Transcribed page contents
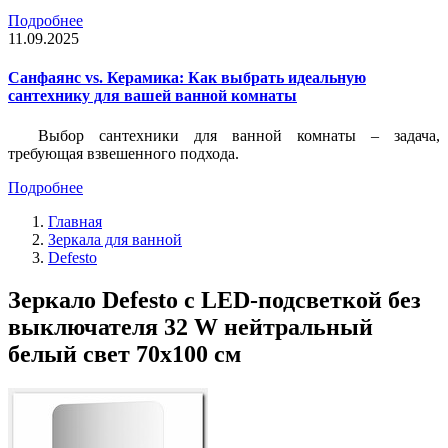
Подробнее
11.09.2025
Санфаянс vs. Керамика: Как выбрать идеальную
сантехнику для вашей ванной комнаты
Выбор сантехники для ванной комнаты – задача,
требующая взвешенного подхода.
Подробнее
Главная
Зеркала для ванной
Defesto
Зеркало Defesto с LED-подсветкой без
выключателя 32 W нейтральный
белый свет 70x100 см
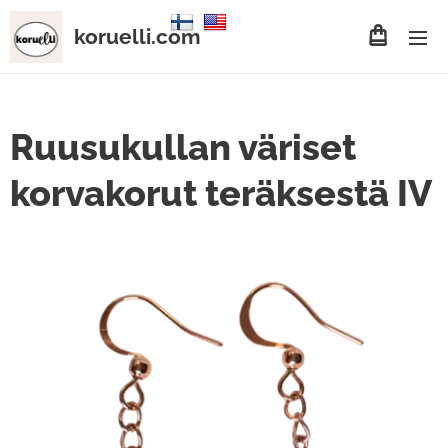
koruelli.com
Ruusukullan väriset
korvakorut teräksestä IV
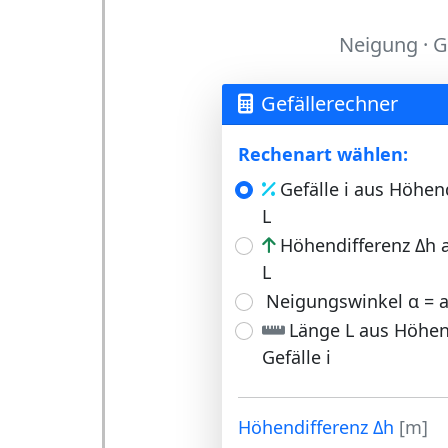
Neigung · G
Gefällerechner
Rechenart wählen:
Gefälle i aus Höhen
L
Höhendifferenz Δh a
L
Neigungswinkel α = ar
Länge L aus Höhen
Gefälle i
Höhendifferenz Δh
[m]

§ YOUR INSTRUCTIONS
Write out again exactly the lines that run from the one holding "Gefälle i aus Höhen" through the last line of the data; omit all other lines.

§ EXPECTED OUTPUT
Gefälle i aus Höhen
L
Höhendifferenz Δh a
L
Neigungswinkel α = ar
Länge L aus Höhen
Gefälle i
Höhendifferenz Δh
[m]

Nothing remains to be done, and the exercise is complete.